Poster Presentation NZ Association of Plastic Surgeons & NZ Society for Surgery of the Hand

Outcomes of carpal tunnel release are comparable to published literature when registrar is the primary surgeon (1474)

Luxi Sun 1 , Thomas Hockey 1 , Simon Nicholson 1
  1. Waikato DHB, Forest Lake, HAMILTON, New Zealand


In our unit carpal tunnel release (CTR) is performed by surgeons from every grade, with and without supervision. An audit of complications following CTR, relative to published rates, was undertaken, with emphasis on outcomes of those performed by junior surgeons.



A retrospective review of all cases of primary CTR performed in Waikato DHB over a 6 month period between 01/06/21 and 30/11/21, with a minimum 6 months’ follow-up was performed. Outcomes were compared against published data from a PubMed search.



Seventy two carpal tunnel releases were performed. Mean patient age was 59.6. Thirty six releases were performed by junior registrars, 4 by senior registrars, 28 by MOSS and 4 by SMOs. 10% of cases were performed under general anaesthetic; the rest under local - no tourniquet technique. GA cases were performed under tourniquet control and were usually in combination with other procedures.


There was a 2.8% total complication rate and 1 case required admission for post operative infection. Closure techniques included monofilament permanent and braided absorbable sutures, with no difference in infection rate between the two.
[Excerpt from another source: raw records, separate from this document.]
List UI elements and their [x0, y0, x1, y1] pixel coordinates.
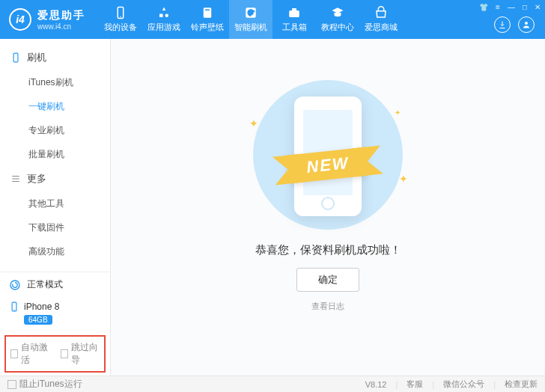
close-icon[interactable]: ✕: [535, 3, 541, 11]
mode-label: 正常模式: [27, 278, 63, 291]
top-nav: 我的设备 应用游戏 铃声壁纸 智能刷机 工具箱 教程中心 爱思商城: [99, 0, 403, 39]
phone-icon: [9, 301, 19, 312]
svg-point-7: [525, 22, 528, 25]
user-icon: [522, 20, 531, 29]
nav-apps-games[interactable]: 应用游戏: [142, 0, 186, 39]
nav-label: 我的设备: [104, 22, 137, 33]
nav-label: 应用游戏: [147, 22, 180, 33]
star-icon: ✦: [399, 173, 408, 185]
list-icon: [10, 174, 21, 184]
sidebar-scroll: 刷机 iTunes刷机 一键刷机 专业刷机 批量刷机 更多 其他工具 下载固件 …: [0, 39, 110, 272]
sidebar-bottom: 正常模式 iPhone 8 64GB 自动激活 跳过向导: [0, 272, 110, 376]
logo-icon: i4: [9, 8, 31, 31]
svg-point-11: [13, 310, 14, 310]
nav-label: 工具箱: [282, 22, 307, 33]
success-message: 恭喜您，保资料刷机成功啦！: [255, 243, 401, 257]
checkbox-icon: [7, 380, 16, 389]
checkbox-skip-wizard[interactable]: 跳过向导: [61, 341, 100, 367]
nav-label: 爱思商城: [365, 22, 398, 33]
toolbox-icon: [287, 6, 301, 19]
nav-label: 智能刷机: [234, 22, 267, 33]
star-icon: ✦: [249, 117, 258, 129]
group-label: 刷机: [27, 51, 46, 64]
svg-rect-2: [204, 7, 212, 18]
nav-smart-flash[interactable]: 智能刷机: [229, 0, 272, 39]
sidebar-item-batch-flash[interactable]: 批量刷机: [0, 142, 110, 166]
statusbar: 阻止iTunes运行 V8.12 | 客服 | 微信公众号 | 检查更新: [0, 376, 545, 392]
checkbox-icon: [61, 349, 68, 358]
logo-area: i4 爱思助手 www.i4.cn: [0, 8, 94, 31]
nav-tutorials[interactable]: 教程中心: [316, 0, 359, 39]
confirm-button[interactable]: 确定: [296, 268, 359, 292]
sidebar-item-oneclick-flash[interactable]: 一键刷机: [0, 94, 110, 118]
separator: |: [493, 380, 496, 389]
checkbox-auto-activate[interactable]: 自动激活: [10, 341, 50, 367]
refresh-icon: [244, 6, 258, 19]
checkbox-block-itunes[interactable]: 阻止iTunes运行: [7, 378, 82, 391]
svg-point-1: [120, 16, 121, 18]
minimize-icon[interactable]: —: [508, 3, 515, 11]
window-controls: 👕 ≡ — □ ✕: [479, 3, 541, 11]
storage-badge: 64GB: [24, 315, 52, 325]
brand-url: www.i4.cn: [37, 22, 85, 31]
svg-rect-6: [292, 8, 296, 10]
sidebar-item-itunes-flash[interactable]: iTunes刷机: [0, 70, 110, 94]
svg-rect-5: [289, 10, 299, 17]
success-illustration: NEW ✦ ✦ ✦: [234, 95, 421, 230]
device-icon: [114, 6, 127, 19]
checkbox-label: 阻止iTunes运行: [19, 378, 82, 391]
nav-label: 教程中心: [321, 22, 354, 33]
checkbox-label: 自动激活: [21, 341, 49, 367]
mode-icon: [9, 279, 21, 291]
nav-store[interactable]: 爱思商城: [359, 0, 403, 39]
main-panel: NEW ✦ ✦ ✦ 恭喜您，保资料刷机成功啦！ 确定 查看日志: [111, 39, 545, 376]
maximize-icon[interactable]: □: [523, 3, 527, 11]
sidebar-group-flash[interactable]: 刷机: [0, 45, 110, 70]
group-label: 更多: [27, 172, 46, 186]
header-actions: [494, 16, 535, 33]
sidebar-group-more[interactable]: 更多: [0, 166, 110, 192]
sidebar: 刷机 iTunes刷机 一键刷机 专业刷机 批量刷机 更多 其他工具 下载固件 …: [0, 39, 111, 376]
mode-row[interactable]: 正常模式: [0, 272, 110, 297]
support-link[interactable]: 客服: [407, 379, 423, 390]
apps-icon: [157, 6, 171, 19]
wechat-link[interactable]: 微信公众号: [443, 379, 484, 390]
view-log-link[interactable]: 查看日志: [311, 301, 344, 312]
nav-my-device[interactable]: 我的设备: [99, 0, 142, 39]
separator: |: [432, 380, 434, 389]
nav-ringtone-wallpaper[interactable]: 铃声壁纸: [186, 0, 229, 39]
device-name: iPhone 8: [24, 301, 59, 312]
menu-icon[interactable]: ≡: [496, 3, 500, 11]
checkbox-label: 跳过向导: [71, 341, 100, 367]
svg-point-9: [10, 281, 19, 290]
version-label: V8.12: [365, 380, 387, 389]
skin-icon[interactable]: 👕: [479, 3, 488, 11]
titlebar: i4 爱思助手 www.i4.cn 我的设备 应用游戏 铃声壁纸 智能刷机 工具…: [0, 0, 545, 39]
sidebar-item-advanced[interactable]: 高级功能: [0, 239, 110, 263]
note-icon: [201, 6, 214, 19]
device-row[interactable]: iPhone 8 64GB: [0, 297, 110, 332]
star-icon: ✦: [395, 108, 401, 117]
download-icon: [498, 20, 507, 29]
svg-rect-3: [205, 10, 210, 11]
svg-rect-8: [13, 53, 18, 62]
download-button[interactable]: [494, 16, 511, 33]
sidebar-item-pro-flash[interactable]: 专业刷机: [0, 118, 110, 142]
sidebar-item-download-firmware[interactable]: 下载固件: [0, 215, 110, 239]
phone-icon: [10, 52, 21, 63]
brand-name: 爱思助手: [37, 9, 85, 22]
separator: |: [395, 380, 398, 389]
body: 刷机 iTunes刷机 一键刷机 专业刷机 批量刷机 更多 其他工具 下载固件 …: [0, 39, 545, 376]
sidebar-item-other-tools[interactable]: 其他工具: [0, 192, 110, 215]
nav-toolbox[interactable]: 工具箱: [272, 0, 316, 39]
store-icon: [374, 6, 388, 19]
options-highlight: 自动激活 跳过向导: [4, 335, 106, 373]
user-button[interactable]: [518, 16, 535, 33]
logo-text: 爱思助手 www.i4.cn: [37, 9, 85, 31]
nav-label: 铃声壁纸: [191, 22, 224, 33]
check-update-link[interactable]: 检查更新: [505, 379, 538, 390]
checkbox-icon: [10, 349, 18, 358]
grad-cap-icon: [331, 6, 344, 19]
60% of patients had complete resolution of symptoms, 28% partial resolution and 10% of patients were lost to follow up or did not attend their clinic appointments. 1 patient had no improvement to their symptoms. Pre-op investigations were reviewed: 5 patients had had pre-op diagnostic steroid injections and 10 patients had pre-op nerve conduction studies. There was no correlation between results of these pre-op tests and the degree of resolution of symptoms after surgery.



A carpal tunnel release service that relies heavily on registrar-provided operating seems to have similar complication rates to the literature, and provides both valuable exposure for junior surgeons alongside a high patient turnover in a tertiary centre.